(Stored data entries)
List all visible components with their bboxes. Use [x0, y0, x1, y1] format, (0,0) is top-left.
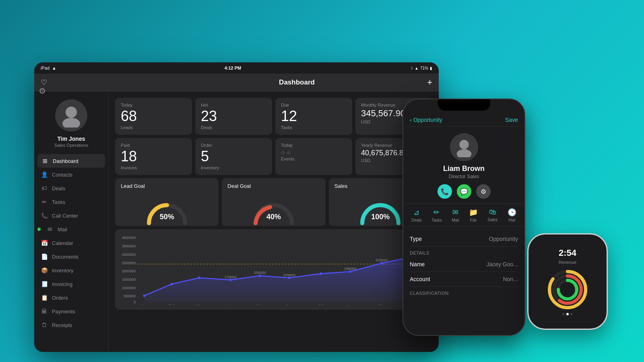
- iphone-tab-hist[interactable]: 🕒 Hist: [508, 208, 516, 222]
- sidebar-item-orders[interactable]: 📋 Orders: [34, 291, 108, 304]
- iphone-save-button[interactable]: Save: [505, 117, 518, 123]
- type-field-label: Type: [410, 236, 422, 242]
- svg-text:May: May: [257, 304, 264, 305]
- stat-leads-sublabel: Leads: [121, 125, 186, 130]
- svg-point-0: [66, 107, 77, 118]
- svg-text:3000000: 3000000: [122, 253, 136, 257]
- event-dot-1: [281, 151, 285, 155]
- iphone-back-label: Opportunity: [413, 117, 442, 123]
- stat-invoices-sublabel: Invoices: [121, 165, 186, 170]
- ipad-label: iPad: [41, 66, 50, 70]
- sidebar-label-tasks: Tasks: [52, 199, 65, 205]
- message-button[interactable]: 💬: [457, 184, 471, 199]
- file-tab-icon: 📁: [469, 208, 478, 217]
- tag-icon: 🏷: [41, 185, 48, 191]
- stat-events-sublabel: Events: [281, 156, 347, 161]
- iphone-tab-sales[interactable]: 🛍 Sales: [487, 208, 497, 222]
- iphone-tab-file[interactable]: 📁 File: [469, 208, 478, 222]
- stat-invoices: Paid 18 Invoices: [115, 138, 192, 175]
- sidebar-label-dashboard: Dashboard: [53, 158, 78, 164]
- sidebar-item-contacts[interactable]: 👤 Contacts: [34, 168, 108, 181]
- sidebar-item-inventory[interactable]: 📦 Inventory: [34, 263, 108, 277]
- goal-deal-title: Deal Goal: [227, 183, 251, 189]
- name-field-label: Name: [410, 261, 425, 267]
- sales-tab-label: Sales: [487, 218, 497, 222]
- svg-point-24: [198, 277, 200, 279]
- battery-label: 71%: [420, 66, 428, 70]
- svg-text:Jun: Jun: [287, 304, 292, 305]
- sales-goal-percent: 100%: [371, 213, 390, 221]
- svg-text:Aug: Aug: [347, 304, 353, 305]
- watch-page-dots: [562, 313, 573, 315]
- dashboard-title: Dashboard: [279, 78, 315, 86]
- sidebar-label-orders: Orders: [52, 295, 68, 301]
- svg-text:1500000: 1500000: [122, 278, 136, 282]
- sidebar-item-tasks[interactable]: ✏ Tasks: [34, 195, 108, 209]
- svg-text:2000000: 2000000: [122, 269, 136, 273]
- mail-tab-label: Mail: [452, 218, 459, 222]
- sidebar-item-deals[interactable]: 🏷 Deals: [34, 181, 108, 195]
- iphone-back-button[interactable]: ‹ Opportunity: [410, 117, 442, 123]
- svg-text:Jul: Jul: [318, 304, 323, 305]
- iphone-tab-deals[interactable]: ⊿ Deals: [411, 208, 422, 222]
- iphone-action-icons: 📞 💬 ⚙: [438, 184, 491, 199]
- pencil-icon: ✏: [41, 199, 48, 205]
- watch-label: Revenue: [559, 260, 576, 265]
- iphone-contact-title: Director Sales: [449, 174, 479, 179]
- sidebar-item-receipts[interactable]: 🗒 Receipts: [34, 318, 108, 332]
- calendar-icon: 📅: [41, 240, 48, 246]
- lead-gauge: 50%: [143, 193, 191, 221]
- sidebar-item-callcenter[interactable]: 📞 Call Center: [34, 209, 108, 222]
- stat-events: Today Events: [275, 138, 352, 175]
- sidebar-label-calendar: Calendar: [52, 240, 73, 246]
- box-icon: 📦: [41, 267, 48, 274]
- call-button[interactable]: 📞: [438, 184, 452, 199]
- revenue-chart: 4000000 3500000 3000000 2500000 2000000 …: [121, 234, 427, 305]
- mail-notification-dot: [37, 228, 41, 231]
- stat-inventory-sublabel: Inventory: [201, 165, 266, 170]
- type-field-value: Opportunity: [489, 236, 518, 242]
- hist-tab-icon: 🕒: [508, 208, 516, 217]
- deals-tab-label: Deals: [411, 218, 422, 222]
- iphone-tabs: ⊿ Deals ✏ Tasks ✉ Mail 📁 File 🛍 Sales 🕒: [403, 204, 524, 227]
- iphone-detail-section: Type Opportunity DETAILS Name Jacey Goo.…: [403, 227, 524, 335]
- watch-screen: 2:54 Revenue: [528, 234, 607, 329]
- sidebar-item-documents[interactable]: 📄 Documents: [34, 250, 108, 263]
- deal-gauge: 40%: [250, 193, 298, 221]
- tasks-tab-label: Tasks: [431, 218, 442, 222]
- stats-row-1: Today 68 Leads Hot 23 Deals Due 12 Tasks…: [115, 98, 432, 135]
- classification-section-header: CLASSIFICATION: [410, 291, 518, 296]
- details-section-header: DETAILS: [410, 251, 518, 255]
- sidebar-item-calendar[interactable]: 📅 Calendar: [34, 236, 108, 250]
- svg-text:3500000: 3500000: [122, 244, 136, 248]
- watch-time: 2:54: [559, 248, 576, 258]
- watch-dot-1: [562, 313, 565, 315]
- svg-text:2500000: 2500000: [122, 261, 136, 265]
- sidebar-item-mail[interactable]: ✉ Mail: [34, 222, 108, 236]
- stat-deals: Hot 23 Deals: [195, 98, 272, 135]
- tasks-tab-icon: ✏: [433, 208, 440, 217]
- sidebar-item-dashboard[interactable]: ⊞ Dashboard: [37, 154, 105, 168]
- stat-leads-label: Today: [121, 103, 186, 107]
- stat-tasks-value: 12: [281, 109, 347, 123]
- hist-tab-label: Hist: [508, 218, 515, 222]
- svg-point-22: [143, 294, 146, 297]
- settings-gear-icon[interactable]: ⚙: [39, 86, 46, 96]
- add-icon[interactable]: +: [427, 77, 432, 88]
- apple-watch-device: 2:54 Revenue: [527, 233, 608, 330]
- user-avatar: [55, 99, 87, 132]
- sidebar-item-payments[interactable]: 🏛 Payments: [34, 304, 108, 318]
- stat-leads: Today 68 Leads: [115, 98, 192, 135]
- doc-icon: 📄: [41, 253, 48, 260]
- iphone-tab-tasks[interactable]: ✏ Tasks: [431, 208, 442, 222]
- stat-inventory-value: 5: [201, 149, 266, 164]
- heart-rate-icon: ♡: [41, 78, 47, 87]
- sidebar-item-invoicing[interactable]: 🧾 Invoicing: [34, 277, 108, 291]
- ipad-content: Tim Jones Sales Operations ⊞ Dashboard 👤…: [34, 91, 439, 352]
- svg-text:2009093: 2009093: [283, 273, 296, 277]
- ipad-status-bar: iPad ▲ 4:12 PM ☽ ▲ 71% ▮: [34, 62, 439, 74]
- iphone-content: ‹ Opportunity Save Liam Brown Director S…: [403, 99, 524, 335]
- settings-button[interactable]: ⚙: [476, 184, 491, 199]
- envelope-icon: ✉: [46, 226, 54, 232]
- iphone-tab-mail[interactable]: ✉ Mail: [452, 208, 459, 222]
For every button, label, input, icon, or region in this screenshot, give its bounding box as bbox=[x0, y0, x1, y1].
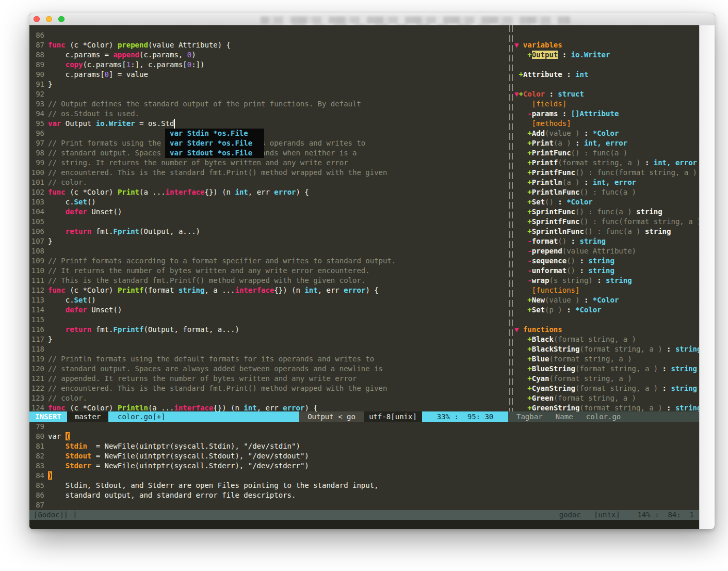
tagbar-line[interactable]: ▼ functions bbox=[514, 325, 699, 335]
tagbar-line[interactable]: +CyanString(format string, a ) : string bbox=[514, 384, 699, 393]
code-text: // Output defines the standard output of… bbox=[48, 100, 361, 108]
code-line[interactable]: 85 Stdin, Stdout, and Stderr are open Fi… bbox=[29, 481, 699, 490]
tagbar-line[interactable]: ▼+Color : struct bbox=[514, 89, 699, 99]
code-line[interactable]: 114 defer Unset() bbox=[29, 305, 508, 315]
code-window[interactable]: 8687func (c *Color) prepend(value Attrib… bbox=[29, 25, 508, 411]
code-line[interactable]: 108 bbox=[29, 246, 508, 256]
code-line[interactable]: 109// Printf formats according to a form… bbox=[29, 256, 508, 266]
code-line[interactable]: 91} bbox=[29, 80, 508, 89]
tagbar-line[interactable]: +BlueString(format string, a ) : string bbox=[514, 364, 699, 374]
code-line[interactable]: 79 bbox=[29, 422, 699, 432]
tagbar-line[interactable]: [methods] bbox=[514, 119, 699, 129]
code-line[interactable]: 102func (c *Color) Print(a ...interface{… bbox=[29, 187, 508, 197]
tagbar-line[interactable]: +PrintfFunc() : func(format string, a ) bbox=[514, 168, 699, 178]
tagbar-line[interactable]: +Printf(format string, a ) : int, error bbox=[514, 158, 699, 168]
code-line[interactable]: 95var Output io.Writer = os.Std bbox=[29, 119, 508, 129]
tagbar-line[interactable]: +Output : io.Writer bbox=[514, 50, 699, 60]
tagbar-line[interactable] bbox=[514, 30, 699, 40]
code-line[interactable]: 117} bbox=[29, 335, 508, 344]
tagbar-line[interactable]: -params : []Attribute bbox=[514, 109, 699, 119]
tagbar-line[interactable]: ▼ variables bbox=[514, 40, 699, 50]
code-line[interactable]: 107} bbox=[29, 236, 508, 246]
tagbar-line[interactable] bbox=[514, 80, 699, 89]
tagbar-line[interactable]: +SprintFunc() : func(a ) string bbox=[514, 207, 699, 217]
tagbar-line[interactable]: -format() : string bbox=[514, 236, 699, 246]
code-line[interactable]: 100// encountered. This is the standard … bbox=[29, 168, 508, 178]
code-line[interactable]: 94// os.Stdout is used. bbox=[29, 109, 508, 119]
code-line[interactable]: 88 c.params = append(c.params, 0) bbox=[29, 50, 508, 60]
code-line[interactable]: 101// color. bbox=[29, 178, 508, 187]
code-line[interactable]: 84) bbox=[29, 471, 699, 481]
tagbar-line[interactable]: +Attribute : int bbox=[514, 70, 699, 80]
code-line[interactable]: 122// encountered. This is the standard … bbox=[29, 384, 508, 393]
code-line[interactable]: 115 bbox=[29, 315, 508, 325]
code-line[interactable]: 121// appended. It returns the number of… bbox=[29, 374, 508, 384]
popup-item[interactable]: var Stdout *os.File bbox=[165, 148, 264, 158]
code-line[interactable]: 118 bbox=[29, 344, 508, 354]
tagbar-line[interactable]: +Add(value ) : *Color bbox=[514, 129, 699, 138]
tagbar-line[interactable]: +Set() : *Color bbox=[514, 197, 699, 207]
tagbar-line[interactable]: +Println(a ) : int, error bbox=[514, 178, 699, 187]
tagbar-line[interactable]: -sequence() : string bbox=[514, 256, 699, 266]
code-line[interactable]: 97// Print formats using the default for… bbox=[29, 138, 508, 148]
tagbar-line[interactable]: -prepend(value Attribute) bbox=[514, 246, 699, 256]
tagbar-line[interactable]: +New(value ) : *Color bbox=[514, 295, 699, 305]
code-line[interactable]: 93// Output defines the standard output … bbox=[29, 99, 508, 109]
tagbar-line[interactable]: +Green(format string, a ) bbox=[514, 393, 699, 403]
code-line[interactable]: 90 c.params[0] = value bbox=[29, 70, 508, 80]
window-titlebar[interactable] bbox=[29, 13, 715, 25]
tagbar-line[interactable]: +PrintlnFunc() : func(a ) bbox=[514, 187, 699, 197]
code-line[interactable]: 81 Stdin = NewFile(uintptr(syscall.Stdin… bbox=[29, 441, 699, 451]
code-line[interactable]: 105 bbox=[29, 217, 508, 227]
code-line[interactable]: 82 Stdout = NewFile(uintptr(syscall.Stdo… bbox=[29, 451, 699, 461]
tagbar-line[interactable]: +SprintfFunc() : func(format string, a )… bbox=[514, 217, 699, 227]
minimize-button[interactable] bbox=[46, 16, 52, 22]
code-line[interactable]: 119// Println formats using the default … bbox=[29, 354, 508, 364]
tagbar-line[interactable]: +GreenString(format string, a ) : string bbox=[514, 403, 699, 411]
popup-item[interactable]: var Stdin *os.File bbox=[165, 129, 264, 138]
tagbar-line[interactable]: +SprintlnFunc() : func(a ) string bbox=[514, 227, 699, 236]
code-line[interactable]: 83 Stderr = NewFile(uintptr(syscall.Stde… bbox=[29, 461, 699, 471]
code-line[interactable]: 87func (c *Color) prepend(value Attribut… bbox=[29, 40, 508, 50]
zoom-button[interactable] bbox=[58, 16, 64, 22]
tagbar-line[interactable]: +BlackString(format string, a ) : string bbox=[514, 344, 699, 354]
code-line[interactable]: 120// standard output. Spaces are always… bbox=[29, 364, 508, 374]
code-line[interactable]: 113 c.Set() bbox=[29, 295, 508, 305]
code-line[interactable]: 112func (c *Color) Printf(format string,… bbox=[29, 286, 508, 295]
tagbar-line[interactable]: +Black(format string, a ) bbox=[514, 335, 699, 344]
code-line[interactable]: 116 return fmt.Fprintf(Output, format, a… bbox=[29, 325, 508, 335]
code-line[interactable]: 106 return fmt.Fprint(Output, a...) bbox=[29, 227, 508, 236]
code-line[interactable]: 86 standard output, and standard error f… bbox=[29, 490, 699, 500]
tagbar-line[interactable]: +Set(p ) : *Color bbox=[514, 305, 699, 315]
code-line[interactable]: 87 bbox=[29, 500, 699, 510]
tagbar-line[interactable]: +Print(a ) : int, error bbox=[514, 138, 699, 148]
popup-item[interactable]: var Stderr *os.File bbox=[165, 138, 264, 148]
code-line[interactable]: 111// This is the standard fmt.Printf() … bbox=[29, 276, 508, 286]
code-line[interactable]: 103 c.Set() bbox=[29, 197, 508, 207]
code-line[interactable]: 89 copy(c.params[1:], c.params[0:]) bbox=[29, 60, 508, 70]
tagbar-line[interactable]: [fields] bbox=[514, 99, 699, 109]
code-line[interactable]: 80var ( bbox=[29, 432, 699, 441]
code-line[interactable]: 104 defer Unset() bbox=[29, 207, 508, 217]
code-line[interactable]: 96 bbox=[29, 129, 508, 138]
vertical-split-separator[interactable] bbox=[508, 25, 514, 411]
tagbar-line[interactable]: -unformat() : string bbox=[514, 266, 699, 276]
tagbar-line[interactable]: +PrintFunc() : func(a ) bbox=[514, 148, 699, 158]
close-button[interactable] bbox=[34, 16, 40, 22]
code-line[interactable]: 124func (c *Color) Println(a ...interfac… bbox=[29, 403, 508, 411]
tagbar-line[interactable]: +Blue(format string, a ) bbox=[514, 354, 699, 364]
code-line[interactable]: 86 bbox=[29, 30, 508, 40]
tagbar-line[interactable] bbox=[514, 60, 699, 70]
scrollbar[interactable] bbox=[699, 25, 715, 529]
tagbar-window[interactable]: ▼ variables +Output : io.Writer +Attribu… bbox=[514, 25, 699, 411]
code-line[interactable]: 98// standard output. Spaces are added b… bbox=[29, 148, 508, 158]
code-line[interactable]: 92 bbox=[29, 89, 508, 99]
code-line[interactable]: 110// It returns the number of bytes wri… bbox=[29, 266, 508, 276]
godoc-window[interactable]: 7980var (81 Stdin = NewFile(uintptr(sysc… bbox=[29, 422, 699, 510]
code-line[interactable]: 99// string. It returns the number of by… bbox=[29, 158, 508, 168]
tagbar-line[interactable]: [functions] bbox=[514, 286, 699, 295]
tagbar-line[interactable]: +Cyan(format string, a ) bbox=[514, 374, 699, 384]
tagbar-line[interactable] bbox=[514, 315, 699, 325]
tagbar-line[interactable]: -wrap(s string) : string bbox=[514, 276, 699, 286]
code-line[interactable]: 123// color. bbox=[29, 393, 508, 403]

* **What you need to do**
If a line in the entries above contains "using", report it.

* **Output**
code-line[interactable]: 97// Print formats using the default for… bbox=[29, 138, 508, 148]
code-line[interactable]: 119// Println formats using the default … bbox=[29, 354, 508, 364]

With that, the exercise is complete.